SNC-Lavalin’s ‘tanking’ shares meant Wilson-Raybould should have reconsidered cutting deal: Wernick
The “tanking” shares of SNC-Lavalin after the decision not to offer it a way to avoid criminal trial should have been grounds for former attorney general Jody Wilson-Raybould to reconsider cutting the company a deal, Canada’s top civil servant says.
In his second appearance before the House of Commons justice committee studying the SNC-Lavalin affair, Privy Council Clerk Michael Wernick was pressed by opposition members on why government officials kept pressuring Wilson-Raybould in fall 2018 to think of potential job losses at the company, despite her saying she had made up her mind not to offer a deferred prosecution agreement to help the firm escape criminal trial.
“I firmly believe there were new facts that emerged between September and December,” Wernick said following a question by NDP MP Charlie Angus about why officials continued what Wilson-Raybould described as a “consistent and sustained effort” to intervene in her decision, after she made it in September 2018.
When asked what those “new facts” were, Wernick pointed specifically to the Montreal engineering giant’s falling shares.
WATCH BELOW: Michael Wernick says he never told Wilson-Raybould SNC-Lavalin headquarters would move
“The new facts that emerged which I believed were public interest considerations were the tanking of the share price,” Wernick said, adding that “communications with the new premier of Quebec” also “changed the risk calculus around prosecution of the company.”
SNC-Lavalin’s shares fell 14 per cent on Oct. 10, 2018, the day it announced in a press release it would not be invited to enter into a deal, even though Wilson-Raybould testified the director of public prosecutions, Kathleen Roussel, told SNC-Lavalin on Sept. 4, 2018, that they would not get a deal.

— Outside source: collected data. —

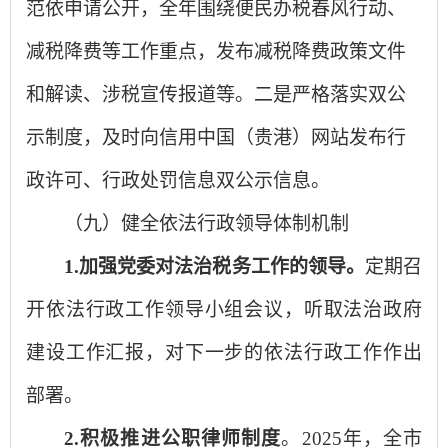
范依申请公开，全年围绕便民办税春风行动、
减税降费等工作重点，发布减税降费政策文件
和解读、涉税宣传报道等。二是严格落实双公
示制度，及时向信用中国（贵港）网站发布行
政许可、行政处罚信息双公示信息。
（九）健全依法行政领导体制机制
1.
加强
党委
对
法治税务
工作的领导。
定期召
开依法行政工作领导小组会议，听取法治政府
建设工作汇报，对下一步的依法行政工作作出
部署。
2.
积极推进公职律师制度
。2025年，全市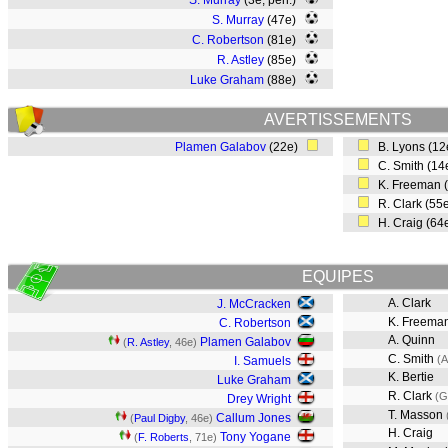
S. Murray
(3e, pen.)
S. Murray
(47e)
C. Robertson
(81e)
R. Astley
(85e)
Luke Graham
(88e)
AVERTISSEMENTS
Plamen Galabov
(22e)
B. Lyons (1
C. Smith (1
K. Freeman 
R. Clark (55
H. Craig (64
EQUIPES
A. Clark
J. McCracken
K. Freema
C. Robertson
A. Quinn
Plamen Galabov
(
R. Astley
, 46e)
C. Smith
(A
I. Samuels
K. Bertie
Luke Graham
R. Clark
(G
Drey Wright
T. Masson
Callum Jones
(
Paul Digby
, 46e)
H. Craig
Tony Yogane
(
F. Roberts
, 71e)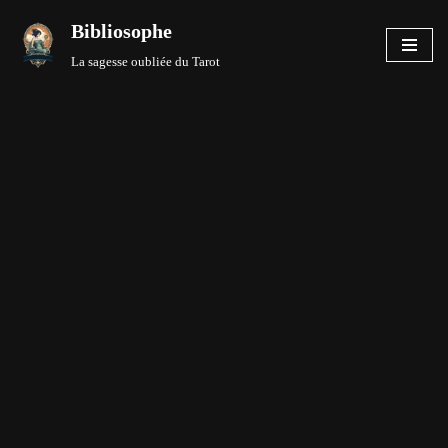
Bibliosophe
Aller
La sagesse oubliée du Tarot
au
contenu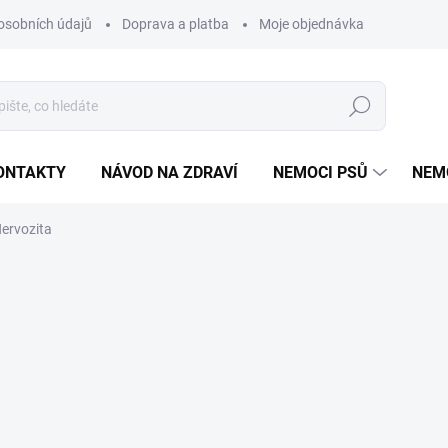
osobních údajů
Doprava a platba
Moje objednávka
Poradna
Hledat
ONTAKTY
NÁVOD NA ZDRAVÍ
NEMOCI PSŮ
NEM
Nervozita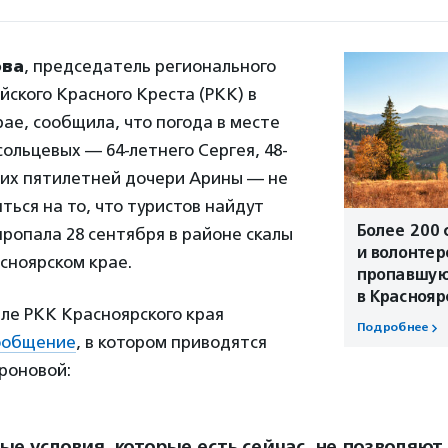
ова
, председатель регионального
йского Красного Креста (РКК) в
ае, сообщила, что погода в месте
сольцевых — 64-летнего Сергея, 48-
 их пятилетней дочери Арины — не
ться на то, что туристов найдут
Более 200 
ропала 28 сентября в районе скалы
и волонтер
сноярском крае.
пропавшу
в Краснояр
ле РКК Красноярского края
Подробнее
ообщение
, в котором приводятся
роновой:
ые условия, которые есть сейчас, не позволяют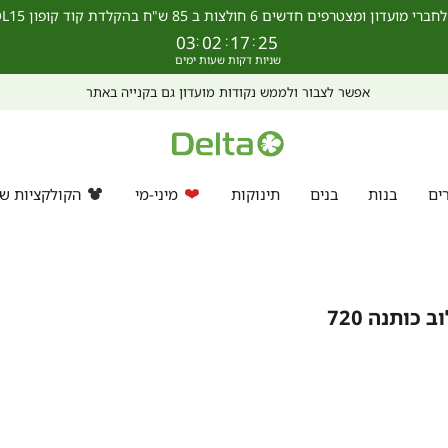
מצטרפים חדשים 6 חולצות ב 85 ש"ח בהקלדת קוד קופון SCHOOL15 >>
03
:
02
:
17
:
25
מחפשים מתנה? ניתן לרכוש ולממש גיפט קארד גם באתר >>
ים
בנות
בנים
תינוקות
מיני-מי
הקולקציות של
מארז 3 תחתוני היפסטר בשילוב כותנה 720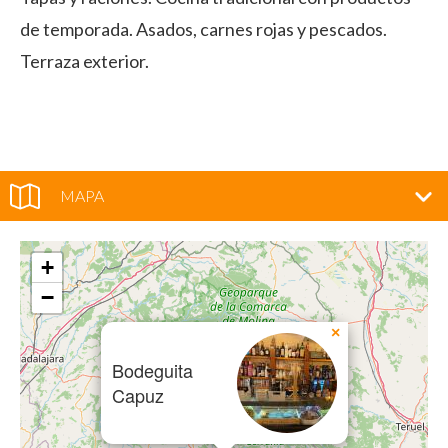
de temporada. Asados, carnes rojas y pescados.
Terraza exterior.
MAPA
+
−
×
Bodeguita
Capuz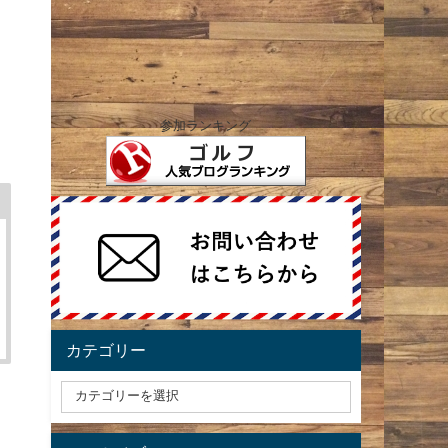
参加ランキング
カテゴリー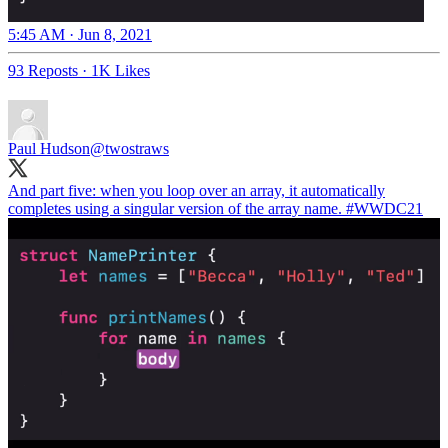
5:45 AM · Jun 8, 2021
93 Reposts
·
1K Likes
Paul Hudson
@twostraws
And part five: when you loop over an array, it automatically
completes using a singular version of the array name.
#WWDC21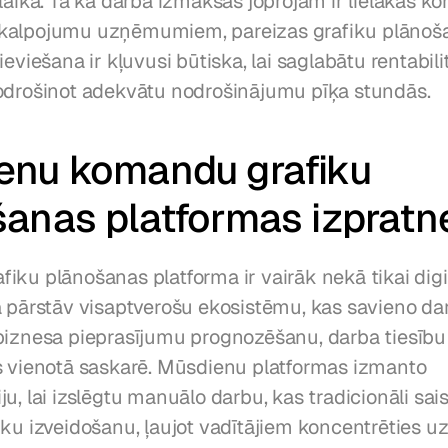
laikā. Tā kā darba izmaksas joprojām ir lielākās ko
kalpojumu uzņēmumiem, pareizas grafiku plānoša
eviešana ir kļuvusi būtiska, lai saglabātu rentabilitā
odrošinot adekvātu nodrošinājumu pīķa stundās.
enu komandu grafiku 
anas platformas izpratn
ku plānošanas platforma ir vairāk nekā tikai digit
ā pārstāv visaptverošu ekosistēmu, kas savieno dar
biznesa pieprasījumu prognozēšanu, darba tiesību a
s vienotā saskarē. Mūsdienu platformas izmanto 
u, lai izslēgtu manuālo darbu, kas tradicionāli saist
ku izveidošanu, ļaujot vadītājiem koncentrēties uz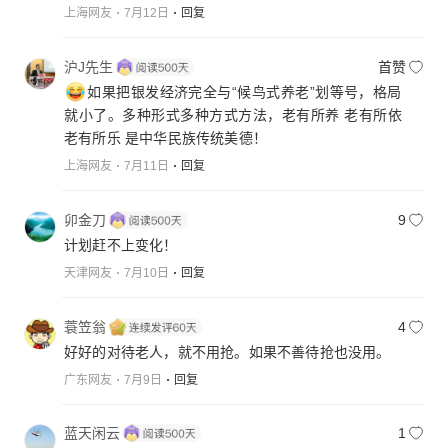
上海网友
7月12日
回复
沪J先生
首赞
如果把银发经济完全与“候鸟式养老”划等号，格局
就小了。多种形式多种方式方法，老有所养 老有所依
老有所乐 是中华民族传统美德！
上海网友
7月11日
回复
卯金刀
9
计划赶不上变化！
天津网友
7月10日
回复
蓑笠翁
4
好好的对待老人，就不用抢。如果不善待抢也没用。
广东网友
7月9日
回复
蓝天闲云
1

That discrepancy has prompted a shareholder lawsuit against SNC-Lavalin.
But Wernick said those falling shares put the company at risk of a takeover and that the impacts of that should have been considered.
“My view is that the economic impacts of jobs … is a relevant public interest consideration,” he said.
The legislation establishing deferred prosecution agreements as a legal option states that governments “must not consider the national economic interest” in deciding whether to grant a deal to a company.
Wernick argued that “national economic interest” meant that the government could not effectively let a company off the hook to keep the country competitive over another country, not that domestic economic factors could not be considered.
WATCH BELOW: Michael Wernick on SNC-Lavalin case: ‘I made no threats’
A deferred prosecution agreement in Canada is a never-before-used tool, created last year by the Liberals to allow a company to admit wrongdoing and pay a fine, rather than face criminal prosecution.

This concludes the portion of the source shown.